### Given information:
= Beginning of Section =

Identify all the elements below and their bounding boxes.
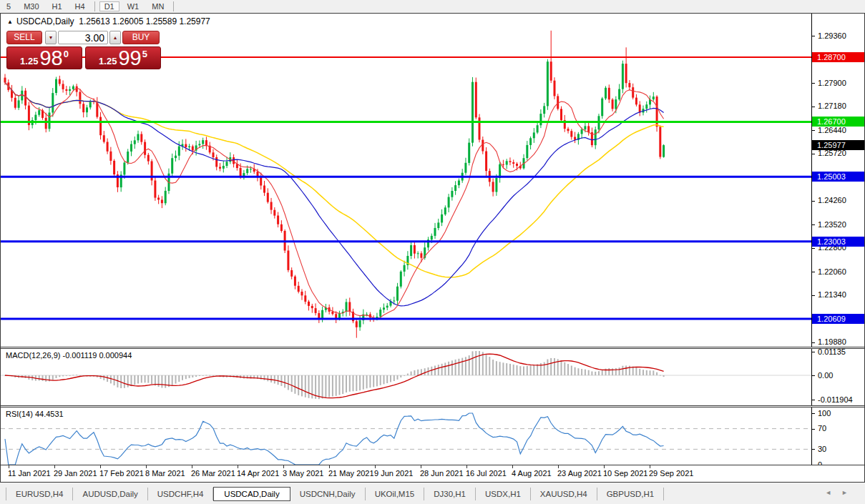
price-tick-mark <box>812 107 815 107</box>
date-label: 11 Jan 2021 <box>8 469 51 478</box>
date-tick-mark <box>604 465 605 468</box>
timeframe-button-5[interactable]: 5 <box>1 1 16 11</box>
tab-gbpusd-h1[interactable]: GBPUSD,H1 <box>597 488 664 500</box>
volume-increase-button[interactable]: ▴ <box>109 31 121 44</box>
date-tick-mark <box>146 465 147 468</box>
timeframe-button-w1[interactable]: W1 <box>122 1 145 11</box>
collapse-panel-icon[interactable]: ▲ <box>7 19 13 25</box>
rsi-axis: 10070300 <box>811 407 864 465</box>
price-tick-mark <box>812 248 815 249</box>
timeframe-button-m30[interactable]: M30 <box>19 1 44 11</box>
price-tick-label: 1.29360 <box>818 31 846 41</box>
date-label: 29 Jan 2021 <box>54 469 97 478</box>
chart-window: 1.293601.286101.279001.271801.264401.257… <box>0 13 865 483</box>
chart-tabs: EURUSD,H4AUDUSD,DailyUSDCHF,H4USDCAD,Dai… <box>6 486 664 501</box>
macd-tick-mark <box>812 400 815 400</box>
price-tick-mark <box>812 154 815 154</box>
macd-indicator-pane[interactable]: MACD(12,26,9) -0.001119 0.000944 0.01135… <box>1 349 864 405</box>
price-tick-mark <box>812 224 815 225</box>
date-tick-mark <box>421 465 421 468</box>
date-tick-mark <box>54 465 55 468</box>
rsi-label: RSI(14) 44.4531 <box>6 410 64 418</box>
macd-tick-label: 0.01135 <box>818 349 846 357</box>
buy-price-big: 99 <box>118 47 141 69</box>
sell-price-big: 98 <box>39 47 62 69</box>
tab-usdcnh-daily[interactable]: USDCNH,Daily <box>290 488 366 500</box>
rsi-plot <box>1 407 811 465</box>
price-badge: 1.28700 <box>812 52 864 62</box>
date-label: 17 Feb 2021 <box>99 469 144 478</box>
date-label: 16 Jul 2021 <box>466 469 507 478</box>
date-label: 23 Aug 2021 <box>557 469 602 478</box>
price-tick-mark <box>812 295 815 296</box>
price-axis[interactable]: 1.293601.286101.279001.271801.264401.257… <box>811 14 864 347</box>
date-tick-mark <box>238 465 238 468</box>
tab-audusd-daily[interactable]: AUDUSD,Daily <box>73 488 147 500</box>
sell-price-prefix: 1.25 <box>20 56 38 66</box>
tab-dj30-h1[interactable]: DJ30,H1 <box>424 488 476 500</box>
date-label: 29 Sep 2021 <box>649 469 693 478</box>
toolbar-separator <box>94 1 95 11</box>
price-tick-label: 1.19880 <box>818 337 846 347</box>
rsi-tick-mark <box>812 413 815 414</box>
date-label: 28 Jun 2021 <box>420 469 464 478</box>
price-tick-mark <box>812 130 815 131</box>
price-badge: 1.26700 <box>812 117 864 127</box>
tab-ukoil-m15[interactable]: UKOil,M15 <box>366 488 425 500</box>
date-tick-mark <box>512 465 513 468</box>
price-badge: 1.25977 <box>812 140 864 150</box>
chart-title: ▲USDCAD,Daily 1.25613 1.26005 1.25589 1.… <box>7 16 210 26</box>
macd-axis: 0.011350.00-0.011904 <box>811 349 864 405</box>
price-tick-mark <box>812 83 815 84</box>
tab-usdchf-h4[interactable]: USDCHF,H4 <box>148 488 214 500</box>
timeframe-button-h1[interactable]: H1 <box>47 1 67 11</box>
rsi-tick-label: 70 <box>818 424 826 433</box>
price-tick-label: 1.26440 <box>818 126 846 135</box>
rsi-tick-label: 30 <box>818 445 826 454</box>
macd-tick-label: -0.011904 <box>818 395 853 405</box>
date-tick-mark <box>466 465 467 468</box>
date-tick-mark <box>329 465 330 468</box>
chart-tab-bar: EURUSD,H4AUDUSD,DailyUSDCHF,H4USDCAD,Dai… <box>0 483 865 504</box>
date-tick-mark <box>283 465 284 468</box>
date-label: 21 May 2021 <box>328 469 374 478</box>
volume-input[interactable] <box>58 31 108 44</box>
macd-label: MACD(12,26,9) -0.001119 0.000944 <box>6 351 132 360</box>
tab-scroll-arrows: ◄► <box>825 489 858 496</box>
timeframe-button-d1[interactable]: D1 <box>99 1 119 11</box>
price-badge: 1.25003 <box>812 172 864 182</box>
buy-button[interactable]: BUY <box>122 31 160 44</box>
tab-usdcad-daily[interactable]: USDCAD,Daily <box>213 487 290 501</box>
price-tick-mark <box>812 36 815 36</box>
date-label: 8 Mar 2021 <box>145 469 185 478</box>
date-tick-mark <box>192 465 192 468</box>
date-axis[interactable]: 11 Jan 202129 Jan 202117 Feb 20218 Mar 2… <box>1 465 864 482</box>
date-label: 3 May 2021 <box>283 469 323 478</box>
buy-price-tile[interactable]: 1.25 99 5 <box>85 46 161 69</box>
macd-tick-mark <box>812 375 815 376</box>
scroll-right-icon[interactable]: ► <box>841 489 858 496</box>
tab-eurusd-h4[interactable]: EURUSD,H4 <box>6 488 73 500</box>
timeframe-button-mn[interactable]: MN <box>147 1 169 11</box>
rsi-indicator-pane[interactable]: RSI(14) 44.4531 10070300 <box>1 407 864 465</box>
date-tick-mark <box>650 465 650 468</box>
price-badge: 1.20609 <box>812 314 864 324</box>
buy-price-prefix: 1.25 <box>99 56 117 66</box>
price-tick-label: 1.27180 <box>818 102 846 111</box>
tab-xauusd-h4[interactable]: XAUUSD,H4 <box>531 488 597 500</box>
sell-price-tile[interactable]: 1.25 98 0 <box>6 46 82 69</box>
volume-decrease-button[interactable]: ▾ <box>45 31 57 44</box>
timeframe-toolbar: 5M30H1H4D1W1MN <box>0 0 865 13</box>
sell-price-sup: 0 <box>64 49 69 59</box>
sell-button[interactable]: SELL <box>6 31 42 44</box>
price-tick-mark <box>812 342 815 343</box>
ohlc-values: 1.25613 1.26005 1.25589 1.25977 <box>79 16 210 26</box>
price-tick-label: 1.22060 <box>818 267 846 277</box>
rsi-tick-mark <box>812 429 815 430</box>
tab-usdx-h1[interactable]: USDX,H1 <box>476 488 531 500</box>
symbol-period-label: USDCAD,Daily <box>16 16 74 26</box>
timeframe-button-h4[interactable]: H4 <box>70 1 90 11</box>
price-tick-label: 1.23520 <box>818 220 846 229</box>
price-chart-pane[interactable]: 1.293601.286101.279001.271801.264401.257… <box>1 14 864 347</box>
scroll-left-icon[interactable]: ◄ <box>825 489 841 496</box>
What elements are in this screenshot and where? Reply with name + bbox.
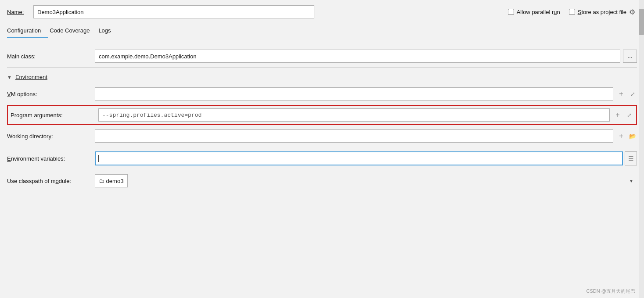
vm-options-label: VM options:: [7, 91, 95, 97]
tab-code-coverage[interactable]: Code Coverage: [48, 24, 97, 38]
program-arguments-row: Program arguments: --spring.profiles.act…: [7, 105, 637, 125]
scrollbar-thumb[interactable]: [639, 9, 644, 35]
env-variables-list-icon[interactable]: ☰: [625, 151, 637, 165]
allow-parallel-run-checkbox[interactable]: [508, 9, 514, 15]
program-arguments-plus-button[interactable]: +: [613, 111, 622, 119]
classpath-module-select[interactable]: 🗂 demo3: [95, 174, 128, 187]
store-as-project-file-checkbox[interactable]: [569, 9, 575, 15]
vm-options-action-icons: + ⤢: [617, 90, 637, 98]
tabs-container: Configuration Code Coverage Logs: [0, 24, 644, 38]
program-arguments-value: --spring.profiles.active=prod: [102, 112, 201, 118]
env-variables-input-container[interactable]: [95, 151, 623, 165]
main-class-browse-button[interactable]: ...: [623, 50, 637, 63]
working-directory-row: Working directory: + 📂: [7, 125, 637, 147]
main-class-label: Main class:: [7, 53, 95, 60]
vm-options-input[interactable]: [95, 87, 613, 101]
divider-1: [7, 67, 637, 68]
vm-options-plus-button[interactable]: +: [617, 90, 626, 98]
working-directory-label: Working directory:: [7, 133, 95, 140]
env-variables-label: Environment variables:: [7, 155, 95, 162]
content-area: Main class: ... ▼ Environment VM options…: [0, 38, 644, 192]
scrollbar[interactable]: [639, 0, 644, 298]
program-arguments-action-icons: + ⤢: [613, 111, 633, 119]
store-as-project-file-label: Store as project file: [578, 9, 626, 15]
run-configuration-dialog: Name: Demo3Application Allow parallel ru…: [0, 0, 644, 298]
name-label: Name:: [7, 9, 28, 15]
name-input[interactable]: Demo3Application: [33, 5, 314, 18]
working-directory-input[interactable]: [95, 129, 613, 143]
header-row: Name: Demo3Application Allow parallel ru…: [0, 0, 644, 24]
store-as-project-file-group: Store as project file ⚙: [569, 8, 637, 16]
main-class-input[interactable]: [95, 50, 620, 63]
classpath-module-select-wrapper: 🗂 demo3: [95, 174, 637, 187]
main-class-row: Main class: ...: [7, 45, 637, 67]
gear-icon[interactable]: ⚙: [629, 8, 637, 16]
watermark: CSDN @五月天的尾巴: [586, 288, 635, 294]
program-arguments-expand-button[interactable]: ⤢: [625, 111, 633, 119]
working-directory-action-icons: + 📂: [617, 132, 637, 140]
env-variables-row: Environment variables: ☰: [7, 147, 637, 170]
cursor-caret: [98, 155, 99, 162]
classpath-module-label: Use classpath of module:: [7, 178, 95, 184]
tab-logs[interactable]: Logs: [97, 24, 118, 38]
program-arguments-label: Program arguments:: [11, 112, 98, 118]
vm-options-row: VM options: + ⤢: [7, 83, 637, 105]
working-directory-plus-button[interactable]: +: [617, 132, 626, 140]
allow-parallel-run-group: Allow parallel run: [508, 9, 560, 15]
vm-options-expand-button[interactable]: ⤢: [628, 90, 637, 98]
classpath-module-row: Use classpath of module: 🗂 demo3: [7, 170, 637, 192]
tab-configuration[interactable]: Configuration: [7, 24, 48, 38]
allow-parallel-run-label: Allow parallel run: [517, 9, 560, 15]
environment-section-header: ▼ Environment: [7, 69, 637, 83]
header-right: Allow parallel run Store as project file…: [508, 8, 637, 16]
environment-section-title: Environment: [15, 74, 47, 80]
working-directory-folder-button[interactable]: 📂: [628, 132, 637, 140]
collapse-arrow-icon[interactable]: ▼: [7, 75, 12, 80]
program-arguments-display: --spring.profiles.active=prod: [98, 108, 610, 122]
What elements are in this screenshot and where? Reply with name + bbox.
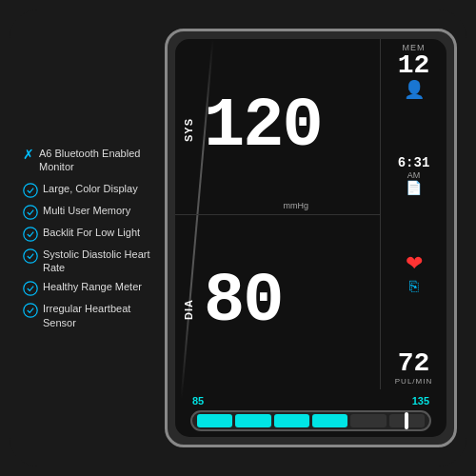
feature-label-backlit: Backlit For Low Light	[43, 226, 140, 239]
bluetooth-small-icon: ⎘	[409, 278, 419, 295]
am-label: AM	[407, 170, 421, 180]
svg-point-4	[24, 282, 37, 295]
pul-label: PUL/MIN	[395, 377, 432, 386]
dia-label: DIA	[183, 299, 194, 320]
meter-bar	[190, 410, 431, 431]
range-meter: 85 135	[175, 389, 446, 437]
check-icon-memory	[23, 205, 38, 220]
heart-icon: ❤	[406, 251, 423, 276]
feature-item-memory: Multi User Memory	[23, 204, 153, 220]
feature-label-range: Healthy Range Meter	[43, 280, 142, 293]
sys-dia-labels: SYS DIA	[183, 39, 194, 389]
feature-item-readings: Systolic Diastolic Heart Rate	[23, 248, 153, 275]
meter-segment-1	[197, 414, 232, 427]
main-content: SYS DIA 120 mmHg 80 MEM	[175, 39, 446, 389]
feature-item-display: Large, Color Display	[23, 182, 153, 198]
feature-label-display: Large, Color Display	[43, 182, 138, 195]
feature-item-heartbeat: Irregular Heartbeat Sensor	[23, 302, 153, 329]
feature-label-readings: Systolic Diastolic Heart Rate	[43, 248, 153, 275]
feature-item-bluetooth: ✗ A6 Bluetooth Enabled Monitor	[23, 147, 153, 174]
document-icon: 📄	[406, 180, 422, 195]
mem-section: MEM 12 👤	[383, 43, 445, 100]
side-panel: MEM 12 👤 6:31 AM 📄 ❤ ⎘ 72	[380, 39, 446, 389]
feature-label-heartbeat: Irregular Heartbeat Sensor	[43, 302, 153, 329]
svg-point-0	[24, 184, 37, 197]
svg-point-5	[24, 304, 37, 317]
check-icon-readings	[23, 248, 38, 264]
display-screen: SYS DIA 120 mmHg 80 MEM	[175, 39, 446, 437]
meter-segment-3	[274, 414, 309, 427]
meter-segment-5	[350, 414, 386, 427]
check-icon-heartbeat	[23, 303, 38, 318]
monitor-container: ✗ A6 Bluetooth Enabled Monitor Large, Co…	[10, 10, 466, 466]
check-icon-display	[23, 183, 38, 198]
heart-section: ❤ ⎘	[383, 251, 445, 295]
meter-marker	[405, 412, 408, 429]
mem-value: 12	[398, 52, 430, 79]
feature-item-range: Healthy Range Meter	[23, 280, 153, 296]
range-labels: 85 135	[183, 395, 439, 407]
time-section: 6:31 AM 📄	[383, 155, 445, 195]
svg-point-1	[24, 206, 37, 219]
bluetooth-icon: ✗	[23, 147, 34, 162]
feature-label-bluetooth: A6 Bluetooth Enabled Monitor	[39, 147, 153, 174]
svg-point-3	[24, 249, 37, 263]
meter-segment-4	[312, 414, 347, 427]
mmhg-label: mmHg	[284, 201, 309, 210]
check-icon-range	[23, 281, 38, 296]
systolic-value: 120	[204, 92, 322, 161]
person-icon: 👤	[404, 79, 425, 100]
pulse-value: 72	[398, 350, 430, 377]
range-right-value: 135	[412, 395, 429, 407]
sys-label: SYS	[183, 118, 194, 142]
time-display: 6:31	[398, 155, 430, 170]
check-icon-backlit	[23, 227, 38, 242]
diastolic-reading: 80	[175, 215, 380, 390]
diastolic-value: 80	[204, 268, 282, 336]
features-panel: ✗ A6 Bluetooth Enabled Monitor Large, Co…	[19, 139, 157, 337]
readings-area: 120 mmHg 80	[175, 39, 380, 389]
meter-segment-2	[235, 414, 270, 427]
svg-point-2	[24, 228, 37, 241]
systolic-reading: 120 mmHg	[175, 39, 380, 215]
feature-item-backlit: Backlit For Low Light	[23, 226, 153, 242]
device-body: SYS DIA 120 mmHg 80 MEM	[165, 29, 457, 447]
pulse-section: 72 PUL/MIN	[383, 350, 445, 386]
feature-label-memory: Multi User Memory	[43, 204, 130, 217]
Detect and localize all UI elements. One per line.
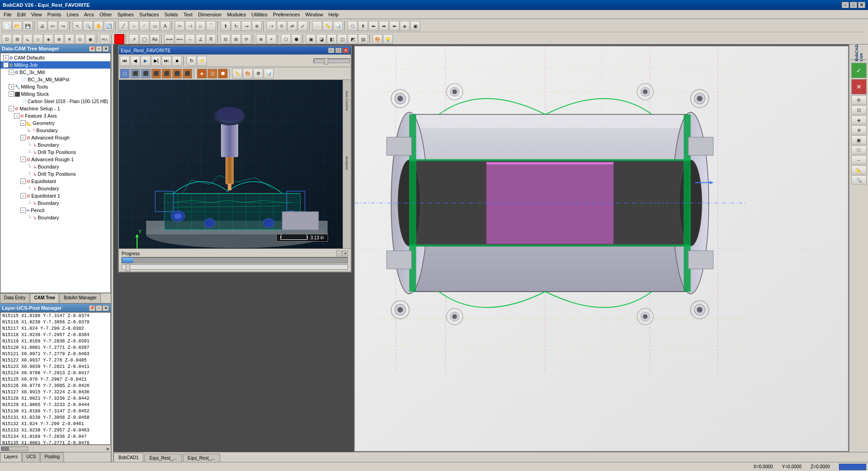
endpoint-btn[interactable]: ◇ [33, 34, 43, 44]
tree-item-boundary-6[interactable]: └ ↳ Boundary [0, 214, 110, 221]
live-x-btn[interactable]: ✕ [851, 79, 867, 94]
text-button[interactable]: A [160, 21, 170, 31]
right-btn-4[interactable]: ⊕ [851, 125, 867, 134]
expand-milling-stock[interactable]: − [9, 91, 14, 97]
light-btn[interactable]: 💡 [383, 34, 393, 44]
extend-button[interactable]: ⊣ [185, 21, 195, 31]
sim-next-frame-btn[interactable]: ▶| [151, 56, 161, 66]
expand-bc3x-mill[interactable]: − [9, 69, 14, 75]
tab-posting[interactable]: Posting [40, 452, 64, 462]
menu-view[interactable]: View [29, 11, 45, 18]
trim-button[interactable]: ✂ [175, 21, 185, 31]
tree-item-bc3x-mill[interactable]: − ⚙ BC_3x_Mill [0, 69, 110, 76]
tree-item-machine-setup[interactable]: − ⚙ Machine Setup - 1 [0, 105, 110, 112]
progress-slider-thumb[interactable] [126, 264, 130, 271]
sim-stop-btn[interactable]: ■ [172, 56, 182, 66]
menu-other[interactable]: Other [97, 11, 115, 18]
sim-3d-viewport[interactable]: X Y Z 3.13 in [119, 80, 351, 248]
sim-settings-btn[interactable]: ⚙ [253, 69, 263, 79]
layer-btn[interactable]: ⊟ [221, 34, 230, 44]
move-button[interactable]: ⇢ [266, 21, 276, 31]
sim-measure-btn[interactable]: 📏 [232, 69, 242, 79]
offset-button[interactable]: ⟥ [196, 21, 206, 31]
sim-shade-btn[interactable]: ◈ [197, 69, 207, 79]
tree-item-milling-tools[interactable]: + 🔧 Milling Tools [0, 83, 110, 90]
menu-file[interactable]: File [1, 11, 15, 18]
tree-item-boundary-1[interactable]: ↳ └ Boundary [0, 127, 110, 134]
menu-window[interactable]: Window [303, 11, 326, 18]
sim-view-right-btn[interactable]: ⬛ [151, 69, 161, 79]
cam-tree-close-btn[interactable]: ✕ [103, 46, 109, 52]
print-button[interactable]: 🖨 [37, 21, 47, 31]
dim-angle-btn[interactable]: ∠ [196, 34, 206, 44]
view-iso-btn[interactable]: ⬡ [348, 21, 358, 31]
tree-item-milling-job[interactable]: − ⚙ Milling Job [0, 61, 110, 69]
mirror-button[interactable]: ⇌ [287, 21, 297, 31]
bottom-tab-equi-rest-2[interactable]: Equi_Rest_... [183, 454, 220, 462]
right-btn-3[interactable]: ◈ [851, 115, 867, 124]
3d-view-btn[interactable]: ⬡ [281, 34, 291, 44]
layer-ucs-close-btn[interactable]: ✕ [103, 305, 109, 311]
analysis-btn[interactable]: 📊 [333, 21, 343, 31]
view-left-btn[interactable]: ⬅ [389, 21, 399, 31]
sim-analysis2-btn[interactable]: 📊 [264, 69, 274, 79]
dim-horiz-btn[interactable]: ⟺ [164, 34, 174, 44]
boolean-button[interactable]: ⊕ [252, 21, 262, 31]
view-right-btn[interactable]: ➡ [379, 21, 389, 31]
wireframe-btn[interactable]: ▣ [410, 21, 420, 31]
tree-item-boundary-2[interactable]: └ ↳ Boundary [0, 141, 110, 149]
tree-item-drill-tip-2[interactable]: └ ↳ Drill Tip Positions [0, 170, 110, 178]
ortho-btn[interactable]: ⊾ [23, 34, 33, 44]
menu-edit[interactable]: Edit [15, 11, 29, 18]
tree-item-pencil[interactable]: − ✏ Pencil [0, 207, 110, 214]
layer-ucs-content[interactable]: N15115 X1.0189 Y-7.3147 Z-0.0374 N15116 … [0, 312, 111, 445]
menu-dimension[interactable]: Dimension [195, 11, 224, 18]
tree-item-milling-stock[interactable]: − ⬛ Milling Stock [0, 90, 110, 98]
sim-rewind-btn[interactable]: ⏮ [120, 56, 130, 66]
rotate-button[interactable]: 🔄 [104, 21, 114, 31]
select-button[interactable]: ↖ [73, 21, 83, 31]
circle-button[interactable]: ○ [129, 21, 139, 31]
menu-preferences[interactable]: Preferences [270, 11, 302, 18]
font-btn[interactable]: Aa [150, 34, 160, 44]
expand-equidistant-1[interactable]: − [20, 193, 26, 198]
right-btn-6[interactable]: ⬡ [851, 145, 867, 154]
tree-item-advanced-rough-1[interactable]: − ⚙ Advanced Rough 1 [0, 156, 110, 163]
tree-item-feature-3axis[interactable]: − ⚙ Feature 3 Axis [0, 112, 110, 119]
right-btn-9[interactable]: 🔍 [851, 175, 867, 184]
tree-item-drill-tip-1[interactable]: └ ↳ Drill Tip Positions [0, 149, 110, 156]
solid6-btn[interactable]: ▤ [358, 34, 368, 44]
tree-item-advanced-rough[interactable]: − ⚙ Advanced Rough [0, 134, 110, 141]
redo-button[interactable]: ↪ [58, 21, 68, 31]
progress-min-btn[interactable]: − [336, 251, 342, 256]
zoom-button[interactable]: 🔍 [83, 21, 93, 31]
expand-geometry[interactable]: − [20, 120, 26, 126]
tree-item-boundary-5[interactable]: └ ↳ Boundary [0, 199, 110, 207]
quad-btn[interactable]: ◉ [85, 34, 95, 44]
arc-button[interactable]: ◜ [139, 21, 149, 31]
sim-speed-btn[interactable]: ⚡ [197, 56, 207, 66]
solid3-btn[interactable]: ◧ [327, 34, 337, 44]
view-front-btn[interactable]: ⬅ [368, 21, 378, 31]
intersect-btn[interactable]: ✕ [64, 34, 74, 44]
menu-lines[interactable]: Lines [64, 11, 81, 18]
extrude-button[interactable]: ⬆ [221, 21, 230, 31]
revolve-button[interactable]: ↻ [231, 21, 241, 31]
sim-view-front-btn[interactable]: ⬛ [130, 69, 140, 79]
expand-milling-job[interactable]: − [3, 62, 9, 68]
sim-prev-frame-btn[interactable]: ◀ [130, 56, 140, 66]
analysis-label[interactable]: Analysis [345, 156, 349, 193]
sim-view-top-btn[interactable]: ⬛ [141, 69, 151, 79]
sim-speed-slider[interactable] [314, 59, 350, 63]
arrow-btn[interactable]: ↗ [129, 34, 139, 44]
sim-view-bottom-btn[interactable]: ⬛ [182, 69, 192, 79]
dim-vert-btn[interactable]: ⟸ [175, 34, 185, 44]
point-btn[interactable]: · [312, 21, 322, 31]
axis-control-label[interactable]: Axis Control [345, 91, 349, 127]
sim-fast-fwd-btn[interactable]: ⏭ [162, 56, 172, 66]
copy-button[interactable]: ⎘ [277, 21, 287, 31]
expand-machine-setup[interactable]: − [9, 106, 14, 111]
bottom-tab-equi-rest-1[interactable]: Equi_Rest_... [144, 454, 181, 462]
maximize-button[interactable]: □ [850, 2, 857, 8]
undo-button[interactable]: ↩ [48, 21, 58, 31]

= End of Section =

### Task requirements:
Going through the records above, count the lines that hold "speed" and answer with the count alone.

### Solution for this problem:
2